サーバのroot.crtは、クライアント証明書の署名に対して信頼できるとみなしている最上位のCAを列挙していることに注意してください。 原理的には、サーバの証明書を署名したCAを列挙する必要はありませんが、ほとんどの場合、そのCAはクライアント証明書でも信頼されています。

クライアント証明書を設定している場合、接続の安全性を提供するとともに証明書でユーザ認証を制御できるようにcert認証方式を使用したいと考えるかもしれません。 詳細については20.3.9. 証明書認証を参照してください。 (cert認証方式を使用している場合は、明示的にclientcert=1を指定する必要はありません。)

18.9.2. サーバにおけるSSL関連ファイルの利用

表18.2「SSLサーバファイルの使用方法」にて、サーバにおけるSSLの設定に関連するファイルをまとめます。 (表示されているファイル名はデフォルトまたは一般的な名前です。異なる名前を個別に設定することもできます。)

表18.2 SSLサーバファイルの使用方法

ファイル内容影響
ssl_cert_file ($PGDATA/server.crt)サーバ証明書サーバの身元を示すためにクライアントに送信します
ssl_key_file ($PGDATA/server.key)サーバの秘密キーサーバ証明書が所有者によって送られたことを証明します。

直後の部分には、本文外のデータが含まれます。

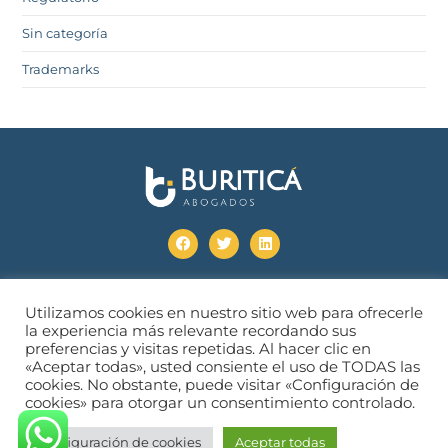
Sin categoría
Trademarks
Calle 69 # 4-48 Ofic 401 Bogotá- Colombia
Utilizamos cookies en nuestro sitio web para ofrecerle
+57- 3114912467
la experiencia más relevante recordando sus
info@buriticaabogados.com
preferencias y visitas repetidas. Al hacer clic en
«Aceptar todas», usted consiente el uso de TODAS las
Copyright © 2026 Buriticá Abogados - Bogotá Colombia.
cookies. No obstante, puede visitar «Configuración de
cookies» para otorgar un consentimiento controlado.
Políticas de tratamiento de datos
Diseño:
fernandocastellar.com
Configuración de cookies
Aceptar todas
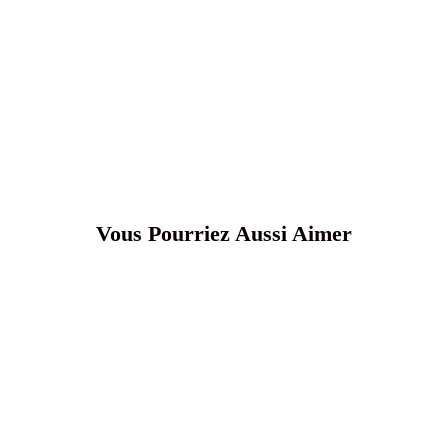
Vous Pourriez Aussi Aimer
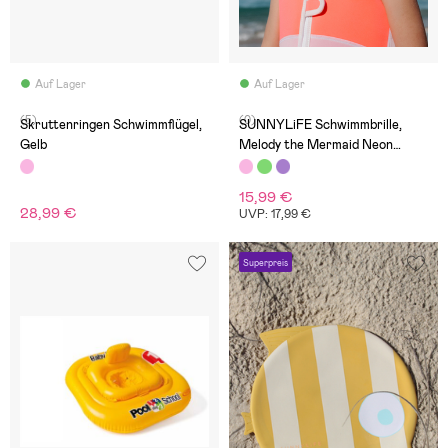
Auf Lager
Auf Lager
(5)
(0)
Skruttenringen Schwimmflügel,
SUNNYLiFE Schwimmbrille,
Gelb
Melody the Mermaid Neon
Strawberry
15,99 €
28,99 €
UVP: 17,99 €
Superpreis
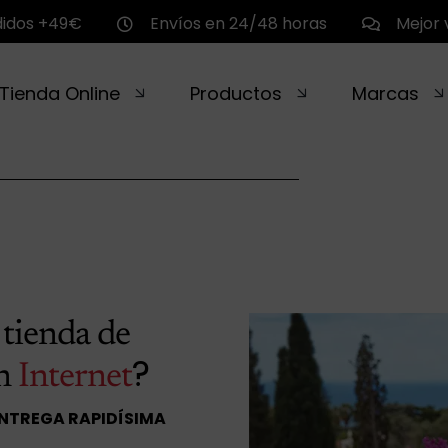
didos +49€
Envíos en 24/48 horas
Mejor 
Tienda Online
Productos
Marcas
r
tienda de
?
en
Internet
ENTREGA RAPIDÍSIMA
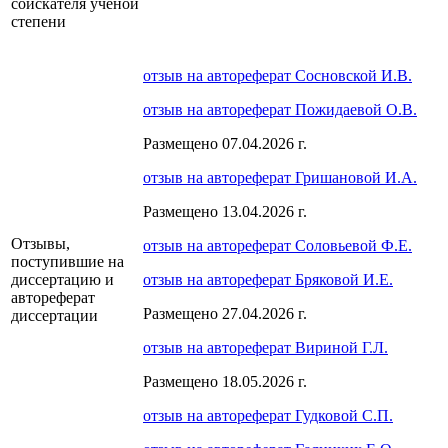
соискателя ученой
степени
отзыв на автореферат Сосновской И.В.
отзыв на автореферат Пожидаевой О.В.
Размещено 07.04.2026 г.
отзыв на автореферат Гришановой И.А.
Размещено 13.04.2026 г.
Отзывы,
отзыв на автореферат Соловьевой Ф.Е.
поступившие на
диссертацию и
отзыв на автореферат Бряковой И.Е.
автореферат
Размещено 27.04.2026 г.
диссертации
отзыв на автореферат Вириной Г.Л.
Размещено 18.05.2026 г.
отзыв на автореферат Гудковой С.П.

証明書所有者が信頼できることを意味しません。
ssl_ca_file ($PGDATA/root.crt)信頼できる認証局信頼する認証局により署名されたクライアント証明書か検査します。
ssl_crl_file ($PGDATA/root.crl)認証局により失効された証明書クライアント証明書はこの一覧にあってはいけません。

server.keyserver.crtroot.crtroot.crlファイル(またはその他の設定されたファイル名)は、サーバ起動時にのみ検査されます。 ですので、これらのファイルの変更を有効にするためにはサーバを再起動する必要があります。

18.9.3. 自己署名証明書の作成

サーバ用の自己署名証明書を簡単に作るためには下記のOpenSSLコマンドを使ってください。

openssl req -new -text -out server.req

opensslから出される質問に答えてください。 この時、Common Nameには確実にローカルホスト名を入力してください。 チャレンジパスワードは空白でも構いません。 このプログラムはパスフレーズで保護されたキーを生成しますが、4文字以下のパスフレーズは認められません。 パスフレーズを削除するためには(サーバの自動起動を行いたいのであれば)、下記のコマンドを実行してください。

openssl rsa -in privkey.pem -out server.key
rm privkey.pem

既存のキーのロックを外すために、古いパスフレーズを入力します。 そして、下記を実行してください。

openssl req -x509 -in server.req -text -key server.key -out server.crt

このように、証明書を自己署名の証明書にして、キーと証明書とをサーバが検索する場所にコピーします。 サーバは、もしこのファイルがこれよりもゆるい権限の場合拒否するので、最後に以下を行います。

chmod og-rwx server.key

サーバの秘密キーおよび証明書を作成するための詳しい方法についてはOpenSSLの文書を参照してください。

自己署名証明書を試験のために使用することはできますが、クライアントがサーバの身元を検証できるように、運用時は(グローバルなCAの1つまたはローカルな認証局のいずれかの)認証局(CA)により署名された証明書を使用すべきです。 もしすべてのクライアントが組織においてローカルであれば、ローカルCAの使用が推奨されます。